Yeah, so with Toon Books, Francoise is working with inner-city kids, trying things out in script form. It’s one step short of wordlist. When I did it, I wanted all the restrictions I could find, so I went with wordlist.
To test yourself?
Well, when I said there’s something that these two books have in common, it has to do with wordlists, in the sense that most of my comics are built on severe limitation. First off, there’s the limitation that I just ain’t as skillful as other cartoonists. But well beyond that, giving myself a way to approach something like “I’m going to do this, and all of the boxes have to be the same size,” or “each page has to have a beat that falls before the last panel,” or “no captions.” Whatever they were, it’s a way to understand the structure of what I’m making.
Using a wordlist of the words kids are supposed to know by the end of first grade is pretty restricting, but what Francoise found out while doing this thing, was that at one point she ran into this psych professor who said there’s a reason why I learned to read from comics and Francoise in France learned to read from comics, and because all of the crap I had around the house that the kids destroyed, damn it—I sacrificed my comics collection—they learned to read from comics. And the reason is, when you learn to read, it’s not like some mechanized voice out of 2001’s Hal robot says, [in robot voice] “would baby like some milk?” it’s [in baby talk voice], “oooh, would baby like some miiiilk?” So, there’s a lot of expression, a lot of gesturing, and a lot of pointing.
And those things actually give context to these otherwise gibberish-like sounds that us apes make, and get the kids to understand that there’s a code, and you can break it, with all of those brain cells that you’ve got.

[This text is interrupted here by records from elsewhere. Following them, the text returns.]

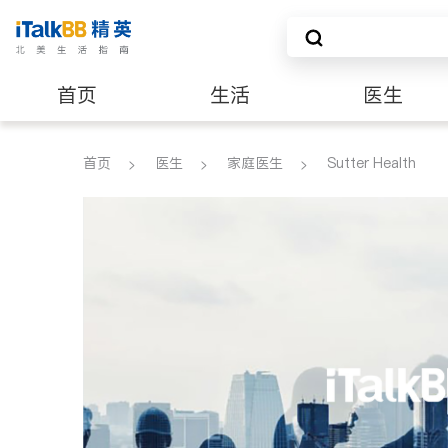
首页
生活
医生
养老
非盈利组织
首页
医生
家庭医生
Sutter Health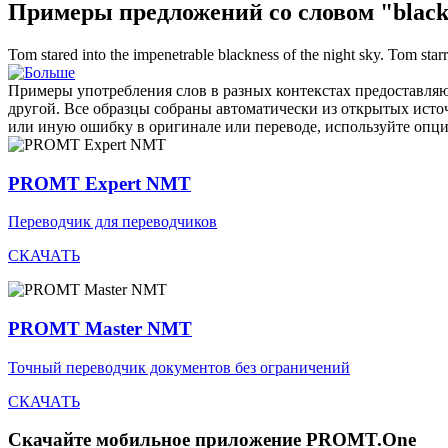
Примеры предложений со словом "black
Tom stared into the impenetrable
blackness
of the night sky.
Tom starr
Примеры употребления слов в разных контекстах предоставляют
другой. Все образцы собраны автоматически из открытых ист
или иную ошибку в оригинале или переводе, используйте опц
PROMT Expert NMT
Переводчик для переводчиков
СКАЧАТЬ
PROMT Master NMT
Точный переводчик документов без ограничений
СКАЧАТЬ
Скачайте мобильное приложение PROMT.One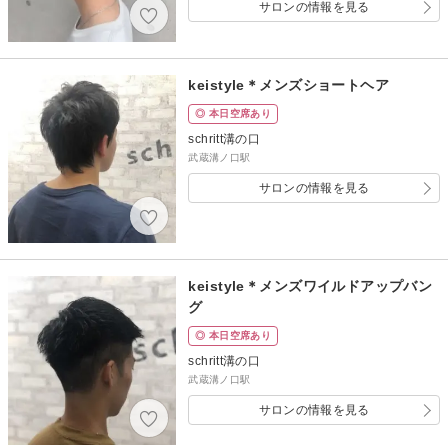
サロンの情報を見る
keistyle＊メンズショートヘア
◎ 本日空席あり
schritt溝の口
武蔵溝ノ口駅
サロンの情報を見る
keistyle＊メンズワイルドアップバン
グ
◎ 本日空席あり
schritt溝の口
武蔵溝ノ口駅
サロンの情報を見る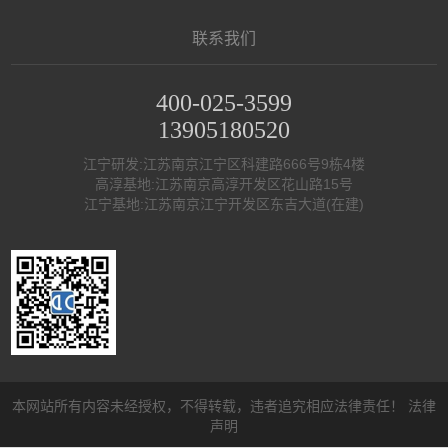
联系我们
400-025-3599
13905180520
江宁研发:江苏南京江宁区科建路666号9栋4楼
高淳基地:江苏南京高淳开发区花山路15号
江宁基地:江苏南京江宁开发区东吉大道(在建)
本网站所有内容未经授权，不得转载，违者追究相应法律责任！
法律
声明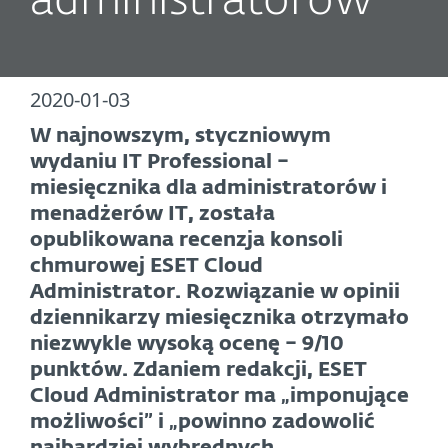
administratorów”
2020-01-03
W najnowszym, styczniowym
wydaniu IT Professional –
miesięcznika dla administratorów i
menadżerów IT, została
opublikowana recenzja konsoli
chmurowej ESET Cloud
Administrator. Rozwiązanie w opinii
dziennikarzy miesięcznika otrzymało
niezwykle wysoką ocenę – 9/10
punktów. Zdaniem redakcji, ESET
Cloud Administrator ma „imponujące
możliwości” i „powinno zadowolić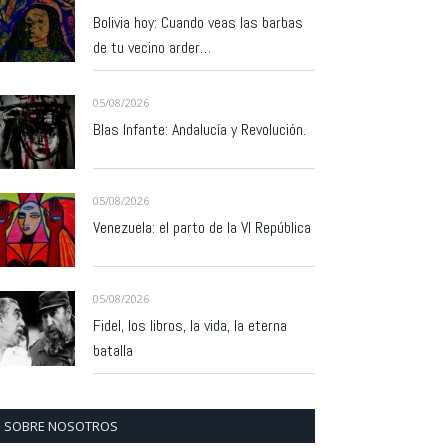
Bolivia hoy: Cuando veas las barbas
de tu vecino arder…
05/08/2026
Blas Infante: Andalucía y Revolución.
05/08/2026
Venezuela: el parto de la VI República
05/08/2026
Fidel, los libros, la vida, la eterna
batalla
SOBRE NOSOTROS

And similarly, comics, with the facial expressions, the gestures, and the objects, are inviting something analogous to learning speech, and as a result, it actually is much more fluid to learn from all of that choreographed picture-making, rather than illustration and text that “see Dick run. Run Dick run.” Yeah, I see him running. I don’t need to have that same thing in the text. But if they’re saying, “why are you sad?” You want to know why he’s sad, he looks sad. It’s a much more connected process, in terms of mastering language. So, that was inspiring for me, trying to work for something that basic and trying to make it not stupid.
Some of it has to do with the visceral power of an image, versus a page full of words. This issue came up recently with the cartoons of Mohammed.
Yeah. For one thing, babies can recognize a “Have a Nice Day” face smiling, before they can recognize the person that’s their mother. So that cartoon of a happy face, which I’ve read somewhere, but I’m not positive that it’s true, was actually created for psychological experiments. It’s an indication that we’re actually wired to understand high-definition images. If you remember being back to a baby, it’s not just that cartoons are aimed at kids—cartoons attract kids. We actually have early wiring that lets us figure that out before we can figure out shapes on a TV screen.
Their being simpler?
Yeah, they’re stripped down. It’s much easier to understand a large frown than a slight twitch on Robert Downey Jr’s face, or something, and like you were saying, those tiny bursts of language are much more like the way that you use words inside your brain before you start spitting it out. It’s like the essence of language. You think in a combination of words and pictures. That’s one of the things that makes comics so important.